▸ Structured page parsing data
# # # #

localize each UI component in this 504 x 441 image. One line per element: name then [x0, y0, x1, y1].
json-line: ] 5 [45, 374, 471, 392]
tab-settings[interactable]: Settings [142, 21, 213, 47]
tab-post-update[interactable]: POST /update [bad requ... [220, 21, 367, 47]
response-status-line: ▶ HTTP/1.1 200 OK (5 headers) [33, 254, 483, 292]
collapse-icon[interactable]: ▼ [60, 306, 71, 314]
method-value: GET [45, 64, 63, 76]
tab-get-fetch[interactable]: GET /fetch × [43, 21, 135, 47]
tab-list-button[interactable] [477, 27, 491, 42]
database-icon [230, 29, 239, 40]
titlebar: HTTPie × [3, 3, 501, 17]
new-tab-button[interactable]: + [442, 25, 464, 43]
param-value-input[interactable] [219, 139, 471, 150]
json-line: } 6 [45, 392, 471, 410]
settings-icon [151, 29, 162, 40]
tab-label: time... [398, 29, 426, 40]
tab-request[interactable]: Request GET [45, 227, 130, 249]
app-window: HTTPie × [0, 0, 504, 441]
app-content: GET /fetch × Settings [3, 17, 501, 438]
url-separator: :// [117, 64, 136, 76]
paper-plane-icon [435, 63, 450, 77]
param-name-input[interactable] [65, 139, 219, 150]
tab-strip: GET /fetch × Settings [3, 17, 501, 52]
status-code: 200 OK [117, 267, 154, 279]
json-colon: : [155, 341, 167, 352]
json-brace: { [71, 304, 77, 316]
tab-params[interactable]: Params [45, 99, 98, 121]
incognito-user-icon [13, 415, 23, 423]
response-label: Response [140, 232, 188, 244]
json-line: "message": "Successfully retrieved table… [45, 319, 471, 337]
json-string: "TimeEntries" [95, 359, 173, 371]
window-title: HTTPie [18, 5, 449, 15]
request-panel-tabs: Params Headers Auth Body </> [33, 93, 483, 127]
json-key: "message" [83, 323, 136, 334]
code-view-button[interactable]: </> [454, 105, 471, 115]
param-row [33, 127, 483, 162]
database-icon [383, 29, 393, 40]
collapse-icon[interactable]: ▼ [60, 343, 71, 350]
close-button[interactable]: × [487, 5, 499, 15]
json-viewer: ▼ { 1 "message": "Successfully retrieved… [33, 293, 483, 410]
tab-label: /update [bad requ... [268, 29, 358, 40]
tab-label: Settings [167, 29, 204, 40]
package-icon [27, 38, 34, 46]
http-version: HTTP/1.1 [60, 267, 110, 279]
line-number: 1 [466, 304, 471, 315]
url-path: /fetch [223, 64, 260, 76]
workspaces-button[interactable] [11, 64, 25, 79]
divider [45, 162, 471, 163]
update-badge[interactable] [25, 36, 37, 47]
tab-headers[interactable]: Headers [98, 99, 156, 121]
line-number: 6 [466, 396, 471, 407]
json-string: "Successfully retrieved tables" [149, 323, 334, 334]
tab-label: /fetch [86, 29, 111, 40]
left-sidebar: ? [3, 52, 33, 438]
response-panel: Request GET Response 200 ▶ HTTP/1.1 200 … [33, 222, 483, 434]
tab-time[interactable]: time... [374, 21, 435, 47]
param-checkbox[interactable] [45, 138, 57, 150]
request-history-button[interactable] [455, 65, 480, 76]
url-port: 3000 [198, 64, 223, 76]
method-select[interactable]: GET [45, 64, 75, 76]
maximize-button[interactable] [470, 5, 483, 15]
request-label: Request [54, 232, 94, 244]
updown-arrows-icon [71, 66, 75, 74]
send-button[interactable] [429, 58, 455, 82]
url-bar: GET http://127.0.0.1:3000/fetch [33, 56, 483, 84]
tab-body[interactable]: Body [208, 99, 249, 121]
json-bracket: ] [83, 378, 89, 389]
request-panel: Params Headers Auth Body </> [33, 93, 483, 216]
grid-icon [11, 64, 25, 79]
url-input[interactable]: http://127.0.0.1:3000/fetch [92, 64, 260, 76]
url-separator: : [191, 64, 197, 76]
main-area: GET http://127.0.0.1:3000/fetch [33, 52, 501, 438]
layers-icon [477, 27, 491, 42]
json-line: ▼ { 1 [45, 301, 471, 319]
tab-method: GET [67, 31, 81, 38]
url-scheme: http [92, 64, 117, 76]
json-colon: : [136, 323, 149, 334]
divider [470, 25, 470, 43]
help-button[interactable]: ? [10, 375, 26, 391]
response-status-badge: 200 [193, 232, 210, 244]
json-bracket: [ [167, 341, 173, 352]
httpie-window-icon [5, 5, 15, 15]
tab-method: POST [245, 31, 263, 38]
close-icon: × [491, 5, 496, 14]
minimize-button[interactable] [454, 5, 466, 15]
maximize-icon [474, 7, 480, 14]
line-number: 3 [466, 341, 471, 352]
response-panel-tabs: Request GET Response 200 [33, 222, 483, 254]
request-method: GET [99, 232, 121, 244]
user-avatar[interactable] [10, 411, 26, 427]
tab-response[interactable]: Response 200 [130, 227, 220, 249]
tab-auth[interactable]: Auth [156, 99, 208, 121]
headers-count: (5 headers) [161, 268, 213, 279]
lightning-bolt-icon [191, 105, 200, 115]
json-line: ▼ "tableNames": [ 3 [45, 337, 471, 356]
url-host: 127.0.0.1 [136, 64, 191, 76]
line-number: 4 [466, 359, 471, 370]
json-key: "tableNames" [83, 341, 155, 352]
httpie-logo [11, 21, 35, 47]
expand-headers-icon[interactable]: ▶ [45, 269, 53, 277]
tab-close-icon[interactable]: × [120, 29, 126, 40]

# # # #

▸ Exercise
The records above are to be given again in full, word for word.

▸ Written response
localize each UI component in this 504 x 441 image. One line per element: name then [x0, y0, x1, y1].
json-line: ] 5 [45, 374, 471, 392]
tab-settings[interactable]: Settings [142, 21, 213, 47]
tab-post-update[interactable]: POST /update [bad requ... [220, 21, 367, 47]
response-status-line: ▶ HTTP/1.1 200 OK (5 headers) [33, 254, 483, 292]
collapse-icon[interactable]: ▼ [60, 306, 71, 314]
method-value: GET [45, 64, 63, 76]
tab-get-fetch[interactable]: GET /fetch × [43, 21, 135, 47]
tab-list-button[interactable] [477, 27, 491, 42]
database-icon [230, 29, 239, 40]
titlebar: HTTPie × [3, 3, 501, 17]
new-tab-button[interactable]: + [442, 25, 464, 43]
param-value-input[interactable] [219, 139, 471, 150]
json-line: } 6 [45, 392, 471, 410]
settings-icon [151, 29, 162, 40]
tab-label: time... [398, 29, 426, 40]
tab-request[interactable]: Request GET [45, 227, 130, 249]
app-window: HTTPie × [0, 0, 504, 441]
app-content: GET /fetch × Settings [3, 17, 501, 438]
url-separator: :// [117, 64, 136, 76]
paper-plane-icon [435, 63, 450, 77]
param-name-input[interactable] [65, 139, 219, 150]
tab-strip: GET /fetch × Settings [3, 17, 501, 52]
status-code: 200 OK [117, 267, 154, 279]
json-colon: : [155, 341, 167, 352]
json-brace: { [71, 304, 77, 316]
tab-params[interactable]: Params [45, 99, 98, 121]
incognito-user-icon [13, 415, 23, 423]
response-label: Response [140, 232, 188, 244]
json-line: "message": "Successfully retrieved table… [45, 319, 471, 337]
json-string: "TimeEntries" [95, 359, 173, 371]
window-title: HTTPie [18, 5, 449, 15]
request-panel-tabs: Params Headers Auth Body </> [33, 93, 483, 127]
json-key: "message" [83, 323, 136, 334]
code-view-button[interactable]: </> [454, 105, 471, 115]
param-row [33, 127, 483, 162]
database-icon [383, 29, 393, 40]
collapse-icon[interactable]: ▼ [60, 343, 71, 350]
close-button[interactable]: × [487, 5, 499, 15]
json-viewer: ▼ { 1 "message": "Successfully retrieved… [33, 293, 483, 410]
tab-label: /update [bad requ... [268, 29, 358, 40]
tab-label: Settings [167, 29, 204, 40]
package-icon [27, 38, 34, 46]
http-version: HTTP/1.1 [60, 267, 110, 279]
line-number: 1 [466, 304, 471, 315]
url-path: /fetch [223, 64, 260, 76]
workspaces-button[interactable] [11, 64, 25, 79]
divider [45, 162, 471, 163]
update-badge[interactable] [25, 36, 37, 47]
tab-headers[interactable]: Headers [98, 99, 156, 121]
line-number: 6 [466, 396, 471, 407]
json-string: "Successfully retrieved tables" [149, 323, 334, 334]
tab-label: /fetch [86, 29, 111, 40]
left-sidebar: ? [3, 52, 33, 438]
response-panel: Request GET Response 200 ▶ HTTP/1.1 200 … [33, 222, 483, 434]
tab-time[interactable]: time... [374, 21, 435, 47]
param-checkbox[interactable] [45, 138, 57, 150]
request-history-button[interactable] [455, 65, 480, 76]
url-port: 3000 [198, 64, 223, 76]
method-select[interactable]: GET [45, 64, 75, 76]
maximize-button[interactable] [470, 5, 483, 15]
request-label: Request [54, 232, 94, 244]
updown-arrows-icon [71, 66, 75, 74]
send-button[interactable] [429, 58, 455, 82]
url-bar: GET http://127.0.0.1:3000/fetch [33, 56, 483, 84]
tab-body[interactable]: Body [208, 99, 249, 121]
json-bracket: ] [83, 378, 89, 389]
request-panel: Params Headers Auth Body </> [33, 93, 483, 216]
grid-icon [11, 64, 25, 79]
url-input[interactable]: http://127.0.0.1:3000/fetch [92, 64, 260, 76]
url-separator: : [191, 64, 197, 76]
main-area: GET http://127.0.0.1:3000/fetch [33, 52, 501, 438]
layers-icon [477, 27, 491, 42]
json-line: ▼ { 1 [45, 301, 471, 319]
tab-method: GET [67, 31, 81, 38]
url-scheme: http [92, 64, 117, 76]
json-colon: : [136, 323, 149, 334]
divider [470, 25, 470, 43]
help-button[interactable]: ? [10, 375, 26, 391]
response-status-badge: 200 [193, 232, 210, 244]
json-bracket: [ [167, 341, 173, 352]
httpie-window-icon [5, 5, 15, 15]
tab-method: POST [245, 31, 263, 38]
close-icon: × [491, 5, 496, 14]
minimize-button[interactable] [454, 5, 466, 15]
maximize-icon [474, 7, 480, 14]
line-number: 3 [466, 341, 471, 352]
response-panel-tabs: Request GET Response 200 [33, 222, 483, 254]
request-method: GET [99, 232, 121, 244]
user-avatar[interactable] [10, 411, 26, 427]
tab-response[interactable]: Response 200 [130, 227, 220, 249]
tab-auth[interactable]: Auth [156, 99, 208, 121]
headers-count: (5 headers) [161, 268, 213, 279]
lightning-bolt-icon [191, 105, 200, 115]
json-line: ▼ "tableNames": [ 3 [45, 337, 471, 356]
url-host: 127.0.0.1 [136, 64, 191, 76]
line-number: 4 [466, 359, 471, 370]
json-key: "tableNames" [83, 341, 155, 352]
httpie-logo [11, 21, 35, 47]
expand-headers-icon[interactable]: ▶ [45, 269, 53, 277]
tab-close-icon[interactable]: × [120, 29, 126, 40]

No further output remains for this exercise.